About this exercise -> Everything from the line with "Uitschrijven ondernemers" to the end of the material is to be retyped exactly, both ends included, and nothing else.

Data shown ->

—————

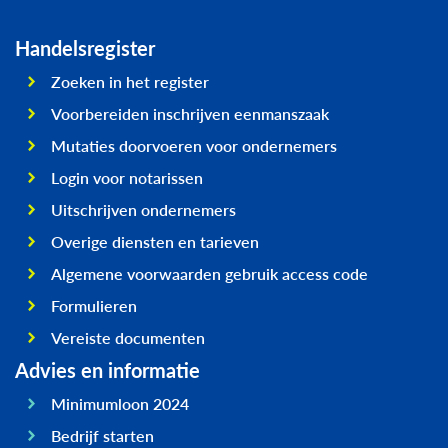
Handelsregister
Zoeken in het register
Voorbereiden inschrijven eenmanszaak
Mutaties doorvoeren voor ondernemers
Login voor notarissen
Uitschrijven ondernemers
Overige diensten en tarieven
Algemene voorwaarden gebruik access code
Formulieren
Vereiste documenten
Advies en informatie
Minimumloon 2024
Bedrijf starten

—————

Worked solution ->
Uitschrijven ondernemers
Overige diensten en tarieven
Algemene voorwaarden gebruik access code
Formulieren
Vereiste documenten
Advies en informatie
Minimumloon 2024
Bedrijf starten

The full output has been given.